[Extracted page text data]
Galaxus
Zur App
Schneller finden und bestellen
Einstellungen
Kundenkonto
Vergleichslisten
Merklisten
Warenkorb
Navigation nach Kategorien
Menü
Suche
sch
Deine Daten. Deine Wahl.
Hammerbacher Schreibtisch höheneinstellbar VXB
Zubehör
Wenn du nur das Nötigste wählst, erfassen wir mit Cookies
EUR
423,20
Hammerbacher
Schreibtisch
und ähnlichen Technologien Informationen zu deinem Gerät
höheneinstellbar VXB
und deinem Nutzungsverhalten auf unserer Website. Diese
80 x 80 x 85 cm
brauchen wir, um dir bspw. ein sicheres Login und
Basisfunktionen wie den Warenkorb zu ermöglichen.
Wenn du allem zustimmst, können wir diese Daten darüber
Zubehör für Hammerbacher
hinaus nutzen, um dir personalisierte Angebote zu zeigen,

* **Exercise directions**: Look through the data above. Each line containing the word "Hammerbacher" needs to be copied.

* **Output of the task**:
Hammerbacher Schreibtisch höheneinstellbar VXB
Hammerbacher
Zubehör für Hammerbacher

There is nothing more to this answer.